Orion StarShoot Deep-Space CCD Color Imaging camera was configured in monochrome binned 2x2 pixels mode to provide higher sensitivity and to provide a better looking image on the laptop. This configuration works very well as an electronic eyepiece with one minute exposures and with only screen stretching needed to be applied to the image for good visual results. This configuration would work well for evening public star parties and other astronomy out reach programs.
The Orion Sirius EQ-G mount GoTo worked very nice with only one object in the 58 Messier objects that was not being in the field of view of the TeleVue 32mm Plossl on the top of the Vixen flip mirror. A lot of times the Messier objects were in the Orion StarShoot field of view. I am happy with the Orion Sirius EQ-G mount and in the future I will be working on guiding it.
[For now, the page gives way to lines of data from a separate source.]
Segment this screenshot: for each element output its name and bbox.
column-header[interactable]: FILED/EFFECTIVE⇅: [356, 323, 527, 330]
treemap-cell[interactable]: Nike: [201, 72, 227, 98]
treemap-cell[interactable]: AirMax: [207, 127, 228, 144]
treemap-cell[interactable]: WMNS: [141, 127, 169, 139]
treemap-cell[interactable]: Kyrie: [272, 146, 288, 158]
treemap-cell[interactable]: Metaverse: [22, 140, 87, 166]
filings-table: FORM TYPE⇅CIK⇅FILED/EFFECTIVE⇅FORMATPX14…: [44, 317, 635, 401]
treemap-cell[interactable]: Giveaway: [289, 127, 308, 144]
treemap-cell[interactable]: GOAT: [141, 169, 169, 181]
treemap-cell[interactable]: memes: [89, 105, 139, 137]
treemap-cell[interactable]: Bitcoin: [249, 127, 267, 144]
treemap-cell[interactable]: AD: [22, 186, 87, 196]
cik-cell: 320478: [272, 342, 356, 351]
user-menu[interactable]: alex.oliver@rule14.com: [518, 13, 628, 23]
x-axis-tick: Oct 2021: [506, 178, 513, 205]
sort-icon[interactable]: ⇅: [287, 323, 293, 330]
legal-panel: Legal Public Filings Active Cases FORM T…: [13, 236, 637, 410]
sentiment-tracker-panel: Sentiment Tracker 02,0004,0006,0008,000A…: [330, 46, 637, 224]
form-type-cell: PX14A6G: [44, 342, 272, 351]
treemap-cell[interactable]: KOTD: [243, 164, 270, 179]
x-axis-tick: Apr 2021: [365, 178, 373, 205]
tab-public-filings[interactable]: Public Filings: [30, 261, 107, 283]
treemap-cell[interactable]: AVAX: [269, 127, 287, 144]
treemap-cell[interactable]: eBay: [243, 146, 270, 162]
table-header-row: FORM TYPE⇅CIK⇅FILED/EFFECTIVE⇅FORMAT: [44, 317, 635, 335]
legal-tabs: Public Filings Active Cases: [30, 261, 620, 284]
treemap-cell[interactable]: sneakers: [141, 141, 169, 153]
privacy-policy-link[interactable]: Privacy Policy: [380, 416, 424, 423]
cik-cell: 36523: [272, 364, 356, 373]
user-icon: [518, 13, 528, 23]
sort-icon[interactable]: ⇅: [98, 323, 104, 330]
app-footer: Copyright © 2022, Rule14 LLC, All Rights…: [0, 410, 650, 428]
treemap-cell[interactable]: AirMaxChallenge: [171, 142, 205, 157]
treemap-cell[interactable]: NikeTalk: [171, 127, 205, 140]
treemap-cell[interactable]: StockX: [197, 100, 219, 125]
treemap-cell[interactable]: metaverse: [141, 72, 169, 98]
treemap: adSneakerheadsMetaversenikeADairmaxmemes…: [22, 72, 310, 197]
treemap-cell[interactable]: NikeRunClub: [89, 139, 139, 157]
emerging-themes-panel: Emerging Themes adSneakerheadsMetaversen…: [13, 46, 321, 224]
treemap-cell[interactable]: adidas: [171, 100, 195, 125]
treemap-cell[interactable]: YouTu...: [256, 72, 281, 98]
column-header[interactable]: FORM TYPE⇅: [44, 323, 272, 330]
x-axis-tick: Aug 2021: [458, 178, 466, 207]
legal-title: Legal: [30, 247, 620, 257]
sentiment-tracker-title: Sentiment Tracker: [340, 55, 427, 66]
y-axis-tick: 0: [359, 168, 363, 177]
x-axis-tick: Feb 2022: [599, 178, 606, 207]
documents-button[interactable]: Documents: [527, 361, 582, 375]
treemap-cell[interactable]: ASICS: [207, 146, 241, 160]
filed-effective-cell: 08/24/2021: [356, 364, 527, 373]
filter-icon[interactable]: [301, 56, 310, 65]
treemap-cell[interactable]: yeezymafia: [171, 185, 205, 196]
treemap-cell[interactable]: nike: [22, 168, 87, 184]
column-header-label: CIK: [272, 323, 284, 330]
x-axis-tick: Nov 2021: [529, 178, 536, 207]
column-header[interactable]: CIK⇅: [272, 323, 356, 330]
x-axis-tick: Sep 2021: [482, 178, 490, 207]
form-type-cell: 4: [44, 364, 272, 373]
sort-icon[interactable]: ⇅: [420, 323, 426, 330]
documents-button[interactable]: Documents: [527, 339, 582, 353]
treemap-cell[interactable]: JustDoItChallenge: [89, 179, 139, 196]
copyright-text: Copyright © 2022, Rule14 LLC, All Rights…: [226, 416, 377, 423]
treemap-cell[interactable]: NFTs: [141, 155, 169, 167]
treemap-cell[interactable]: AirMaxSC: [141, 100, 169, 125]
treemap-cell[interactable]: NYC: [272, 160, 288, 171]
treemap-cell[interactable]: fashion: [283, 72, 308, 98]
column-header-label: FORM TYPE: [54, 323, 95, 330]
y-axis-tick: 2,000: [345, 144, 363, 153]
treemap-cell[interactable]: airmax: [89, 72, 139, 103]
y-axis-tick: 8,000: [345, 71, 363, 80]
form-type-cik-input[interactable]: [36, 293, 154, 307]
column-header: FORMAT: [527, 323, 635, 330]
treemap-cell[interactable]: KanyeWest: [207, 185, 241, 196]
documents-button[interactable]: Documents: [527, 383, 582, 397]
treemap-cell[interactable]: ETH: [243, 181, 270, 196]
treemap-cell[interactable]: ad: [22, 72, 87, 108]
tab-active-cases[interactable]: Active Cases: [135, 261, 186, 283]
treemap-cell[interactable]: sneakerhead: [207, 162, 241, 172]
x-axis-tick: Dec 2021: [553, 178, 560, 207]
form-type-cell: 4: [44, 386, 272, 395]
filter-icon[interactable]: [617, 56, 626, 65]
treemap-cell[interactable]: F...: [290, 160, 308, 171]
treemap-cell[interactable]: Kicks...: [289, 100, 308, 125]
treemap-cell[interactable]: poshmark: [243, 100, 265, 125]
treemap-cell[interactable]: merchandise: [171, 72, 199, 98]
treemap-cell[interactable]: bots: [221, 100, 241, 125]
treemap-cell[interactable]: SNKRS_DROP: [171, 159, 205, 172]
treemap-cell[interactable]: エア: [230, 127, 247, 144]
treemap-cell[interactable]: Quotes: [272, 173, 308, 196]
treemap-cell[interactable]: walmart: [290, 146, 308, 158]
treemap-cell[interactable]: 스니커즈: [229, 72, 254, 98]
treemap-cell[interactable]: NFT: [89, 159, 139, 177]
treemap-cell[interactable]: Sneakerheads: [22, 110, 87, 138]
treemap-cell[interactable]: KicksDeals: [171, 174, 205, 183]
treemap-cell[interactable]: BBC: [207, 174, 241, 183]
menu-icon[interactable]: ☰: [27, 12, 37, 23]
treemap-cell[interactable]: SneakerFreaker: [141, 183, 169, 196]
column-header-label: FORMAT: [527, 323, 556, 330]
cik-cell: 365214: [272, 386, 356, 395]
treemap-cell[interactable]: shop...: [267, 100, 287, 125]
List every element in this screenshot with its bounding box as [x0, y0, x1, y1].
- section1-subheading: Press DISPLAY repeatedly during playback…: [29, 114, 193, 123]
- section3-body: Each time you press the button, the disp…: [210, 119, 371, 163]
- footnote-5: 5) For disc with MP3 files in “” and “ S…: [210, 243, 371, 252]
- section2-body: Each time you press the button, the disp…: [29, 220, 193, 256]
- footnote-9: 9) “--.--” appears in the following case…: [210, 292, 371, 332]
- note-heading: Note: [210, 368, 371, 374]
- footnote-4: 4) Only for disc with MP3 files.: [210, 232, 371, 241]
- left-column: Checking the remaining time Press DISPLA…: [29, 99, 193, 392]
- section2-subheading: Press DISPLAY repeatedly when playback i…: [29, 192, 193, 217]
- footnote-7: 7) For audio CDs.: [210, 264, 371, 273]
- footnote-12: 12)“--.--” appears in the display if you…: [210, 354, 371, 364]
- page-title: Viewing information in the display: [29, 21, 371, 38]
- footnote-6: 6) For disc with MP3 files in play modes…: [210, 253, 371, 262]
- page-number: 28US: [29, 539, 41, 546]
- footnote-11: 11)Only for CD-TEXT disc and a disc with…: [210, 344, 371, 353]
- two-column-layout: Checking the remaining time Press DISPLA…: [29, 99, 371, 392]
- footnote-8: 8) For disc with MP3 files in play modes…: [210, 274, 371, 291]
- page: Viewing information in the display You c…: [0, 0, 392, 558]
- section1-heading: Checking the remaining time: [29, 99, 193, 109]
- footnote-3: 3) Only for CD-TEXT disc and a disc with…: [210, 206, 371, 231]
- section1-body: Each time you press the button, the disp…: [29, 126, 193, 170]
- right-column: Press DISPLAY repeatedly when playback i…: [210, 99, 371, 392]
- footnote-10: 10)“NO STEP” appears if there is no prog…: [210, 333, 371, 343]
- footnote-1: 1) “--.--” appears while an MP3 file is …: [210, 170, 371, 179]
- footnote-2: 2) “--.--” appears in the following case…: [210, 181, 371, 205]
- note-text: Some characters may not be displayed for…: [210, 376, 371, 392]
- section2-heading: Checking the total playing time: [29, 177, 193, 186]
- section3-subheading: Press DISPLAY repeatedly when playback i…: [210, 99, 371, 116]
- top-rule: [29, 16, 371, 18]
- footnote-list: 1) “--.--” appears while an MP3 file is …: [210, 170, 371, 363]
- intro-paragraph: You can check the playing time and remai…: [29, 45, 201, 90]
Saturday evening provided a nice sunset image with the Nikon D70 followed by a new moon setting in the trees image with the Nikon D70 on a Orion 80 mmED refractor.
Saturday night I did deep color imaging of M20, Helix and M33 with Orion Telescopes and Binoculars StarShoot Deep-Space CCD Color Imaging camera on the Orion 80 mmED refractor and Orion Sirius EQ-G mount.
Also on Saturday night, I used up the last of Nikon D70 camera batteries taking wide field images of the Milky Way with Nikon D70 DSLR camera with Nikon manual 50mm f/1.2 lens at f2.8.